• [TASK GOAL] Repeat the data word for word. Do not include the pictures.

(GIVEN RECORDS Opens)

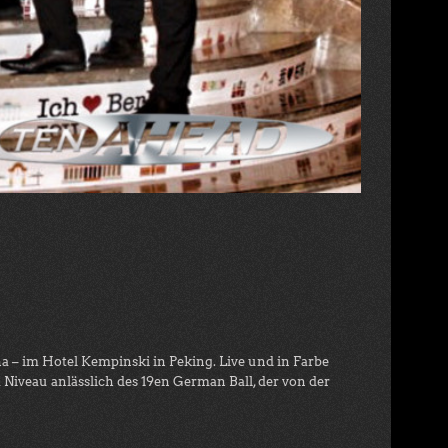
a – im Hotel Kempinski in Peking. Live und in Farbe
Niveau anlässlich des 19en German Ball, der von der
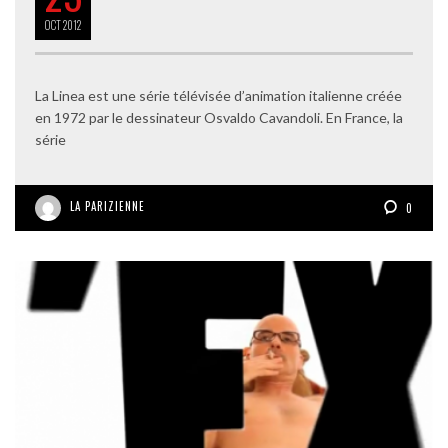
OCT
2012
La Linea est une série télévisée d’animation italienne créée
en 1972 par le dessinateur Osvaldo Cavandoli. En France, la
série
LA PARIZIENNE
0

(GIVEN RECORDS Closes)

• [TASK RESPONSE]
a – im Hotel Kempinski in Peking. Live und in Farbe
Niveau anlässlich des 19en German Ball, der von der
OCT
2012
La Linea est une série télévisée d’animation italienne créée
en 1972 par le dessinateur Osvaldo Cavandoli. En France, la
série
LA PARIZIENNE
0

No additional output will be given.